*RECORDED DATA*.
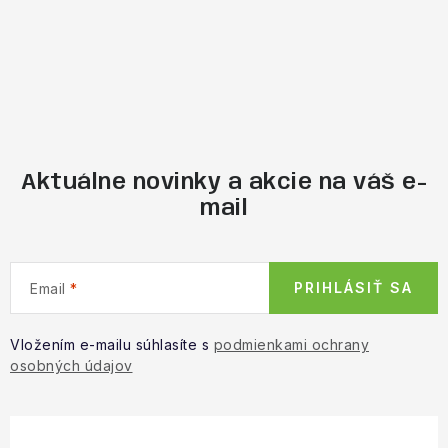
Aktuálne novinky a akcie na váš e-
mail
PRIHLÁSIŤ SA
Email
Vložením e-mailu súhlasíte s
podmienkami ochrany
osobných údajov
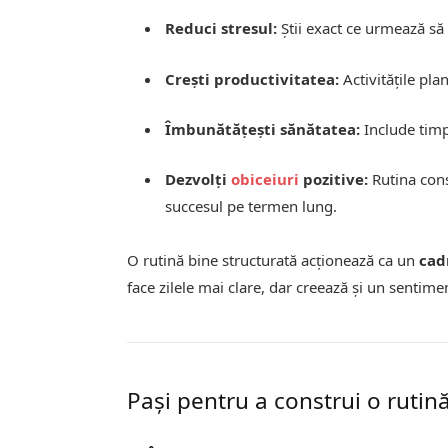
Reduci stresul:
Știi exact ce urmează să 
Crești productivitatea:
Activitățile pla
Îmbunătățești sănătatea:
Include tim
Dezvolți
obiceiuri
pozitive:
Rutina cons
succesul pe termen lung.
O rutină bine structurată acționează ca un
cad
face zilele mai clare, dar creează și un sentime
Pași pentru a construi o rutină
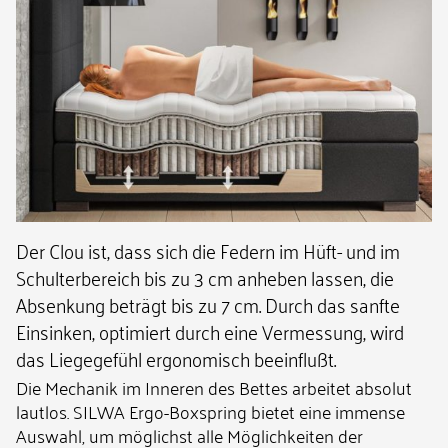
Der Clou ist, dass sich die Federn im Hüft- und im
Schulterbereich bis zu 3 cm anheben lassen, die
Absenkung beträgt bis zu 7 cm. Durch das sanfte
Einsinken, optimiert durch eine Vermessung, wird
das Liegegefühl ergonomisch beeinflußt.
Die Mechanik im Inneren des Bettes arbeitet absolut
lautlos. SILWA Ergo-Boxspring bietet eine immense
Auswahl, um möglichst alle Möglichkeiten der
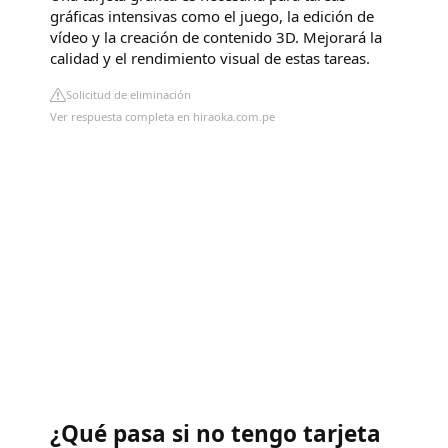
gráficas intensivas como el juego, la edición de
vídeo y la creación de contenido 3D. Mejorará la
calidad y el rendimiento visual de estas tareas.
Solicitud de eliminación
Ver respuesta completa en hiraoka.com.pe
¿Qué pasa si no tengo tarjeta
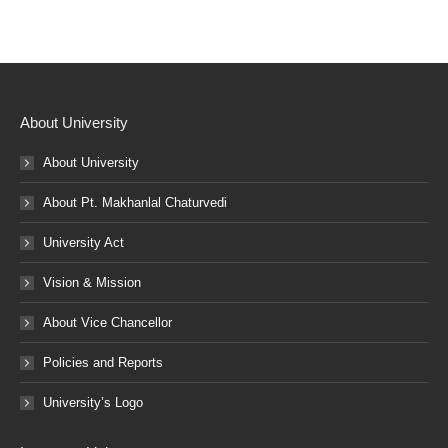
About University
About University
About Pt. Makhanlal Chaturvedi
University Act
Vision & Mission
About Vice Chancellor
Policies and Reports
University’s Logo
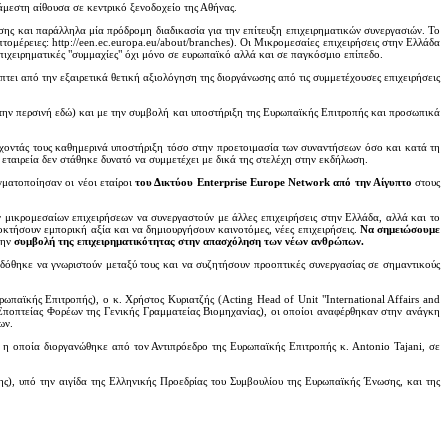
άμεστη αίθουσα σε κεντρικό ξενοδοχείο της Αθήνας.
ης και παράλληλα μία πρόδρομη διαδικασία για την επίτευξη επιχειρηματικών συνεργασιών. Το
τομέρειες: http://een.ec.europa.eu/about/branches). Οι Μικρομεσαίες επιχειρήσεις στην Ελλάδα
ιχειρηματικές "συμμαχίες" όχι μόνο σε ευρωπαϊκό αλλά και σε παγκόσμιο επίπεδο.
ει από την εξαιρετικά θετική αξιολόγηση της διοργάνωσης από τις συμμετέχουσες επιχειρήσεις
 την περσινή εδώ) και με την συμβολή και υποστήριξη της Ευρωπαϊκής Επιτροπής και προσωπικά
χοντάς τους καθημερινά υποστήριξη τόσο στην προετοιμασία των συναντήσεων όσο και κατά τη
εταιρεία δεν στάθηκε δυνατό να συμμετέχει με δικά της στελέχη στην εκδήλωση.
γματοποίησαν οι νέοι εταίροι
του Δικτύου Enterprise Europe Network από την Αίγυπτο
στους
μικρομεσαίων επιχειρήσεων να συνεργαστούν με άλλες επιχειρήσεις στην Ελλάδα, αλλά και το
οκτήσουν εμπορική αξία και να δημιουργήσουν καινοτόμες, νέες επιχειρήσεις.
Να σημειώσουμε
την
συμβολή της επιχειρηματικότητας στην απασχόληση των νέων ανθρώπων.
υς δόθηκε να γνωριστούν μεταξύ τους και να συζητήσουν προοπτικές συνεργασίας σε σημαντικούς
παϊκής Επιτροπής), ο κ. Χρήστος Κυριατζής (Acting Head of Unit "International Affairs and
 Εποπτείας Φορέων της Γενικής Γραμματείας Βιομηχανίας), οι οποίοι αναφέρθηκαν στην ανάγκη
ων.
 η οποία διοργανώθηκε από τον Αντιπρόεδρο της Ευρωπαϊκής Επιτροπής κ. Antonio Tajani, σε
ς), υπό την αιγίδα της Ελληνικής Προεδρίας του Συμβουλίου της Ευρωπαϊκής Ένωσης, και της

==

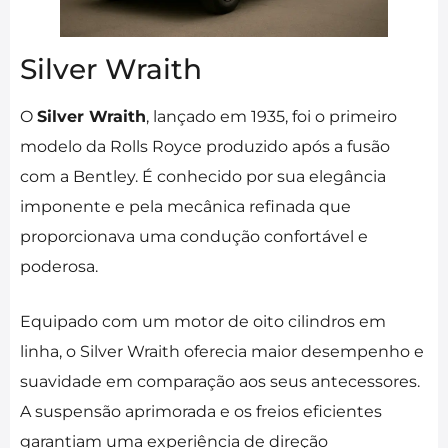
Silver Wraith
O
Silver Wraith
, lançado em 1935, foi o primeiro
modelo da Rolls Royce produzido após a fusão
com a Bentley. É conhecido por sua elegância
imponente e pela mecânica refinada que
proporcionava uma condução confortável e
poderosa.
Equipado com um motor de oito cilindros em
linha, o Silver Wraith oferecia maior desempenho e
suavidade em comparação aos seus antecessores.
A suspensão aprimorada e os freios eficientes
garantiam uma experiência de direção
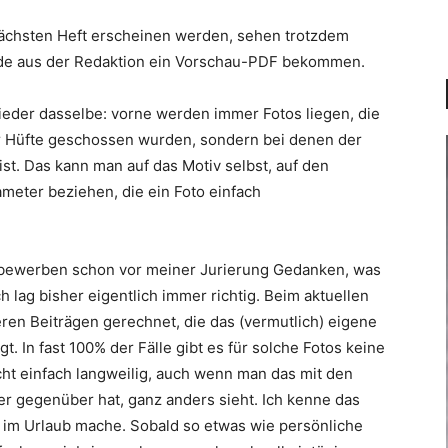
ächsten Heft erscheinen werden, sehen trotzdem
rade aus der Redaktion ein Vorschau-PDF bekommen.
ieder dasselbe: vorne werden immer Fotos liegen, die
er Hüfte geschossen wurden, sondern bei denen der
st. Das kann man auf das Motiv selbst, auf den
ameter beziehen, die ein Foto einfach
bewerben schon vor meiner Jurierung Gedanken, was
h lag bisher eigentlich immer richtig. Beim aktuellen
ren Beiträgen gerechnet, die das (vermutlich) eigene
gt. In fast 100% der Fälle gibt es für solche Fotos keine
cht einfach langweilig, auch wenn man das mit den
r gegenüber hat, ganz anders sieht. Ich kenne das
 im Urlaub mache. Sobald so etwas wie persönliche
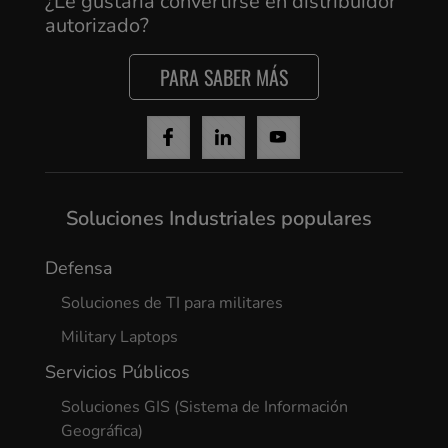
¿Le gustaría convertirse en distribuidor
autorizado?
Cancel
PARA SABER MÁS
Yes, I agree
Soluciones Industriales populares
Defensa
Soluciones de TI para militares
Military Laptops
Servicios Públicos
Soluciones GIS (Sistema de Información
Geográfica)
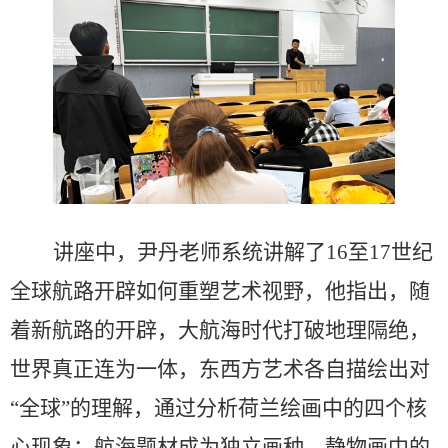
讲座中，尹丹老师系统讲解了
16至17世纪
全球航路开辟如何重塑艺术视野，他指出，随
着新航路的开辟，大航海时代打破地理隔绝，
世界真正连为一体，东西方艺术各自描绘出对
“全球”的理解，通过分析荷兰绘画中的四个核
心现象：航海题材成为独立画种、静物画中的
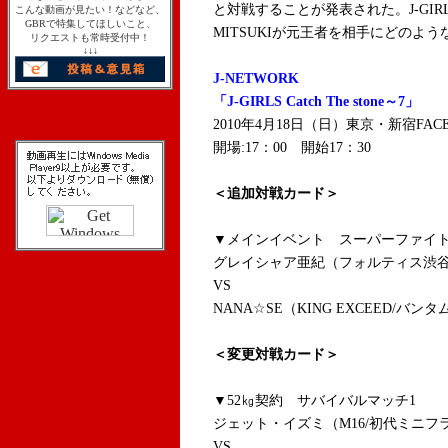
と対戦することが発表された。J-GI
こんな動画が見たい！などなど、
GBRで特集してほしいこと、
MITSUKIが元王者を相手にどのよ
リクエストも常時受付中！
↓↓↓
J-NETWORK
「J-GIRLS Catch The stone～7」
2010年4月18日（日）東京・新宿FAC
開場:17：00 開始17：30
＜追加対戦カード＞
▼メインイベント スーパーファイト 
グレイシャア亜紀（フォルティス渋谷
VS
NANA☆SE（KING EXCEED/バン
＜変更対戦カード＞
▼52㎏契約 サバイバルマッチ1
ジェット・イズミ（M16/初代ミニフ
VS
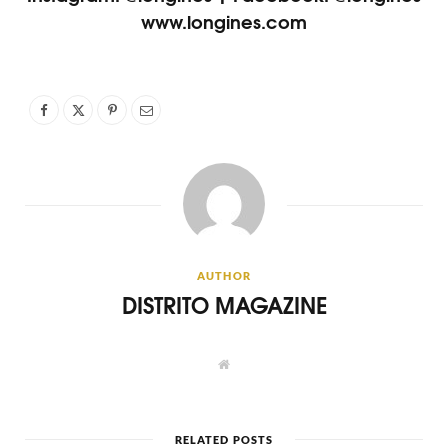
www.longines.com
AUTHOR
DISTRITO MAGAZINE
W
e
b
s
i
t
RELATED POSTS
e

*DIRECTIONS*. Here the output must be the lines above from the line with "Εποπτείας Φορέων της" to the line with "ς), υπό την", both included, duplicated word for word and nothing else.

*COMPLETED TASK*.
 Εποπτείας Φορέων της Γενικής Γραμματείας Βιομηχανίας), οι οποίοι αναφέρθηκαν στην ανάγκη
ων.
 η οποία διοργανώθηκε από τον Αντιπρόεδρο της Ευρωπαϊκής Επιτροπής κ. Antonio Tajani, σε
ς), υπό την αιγίδα της Ελληνικής Προεδρίας του Συμβουλίου της Ευρωπαϊκής Ένωσης, και της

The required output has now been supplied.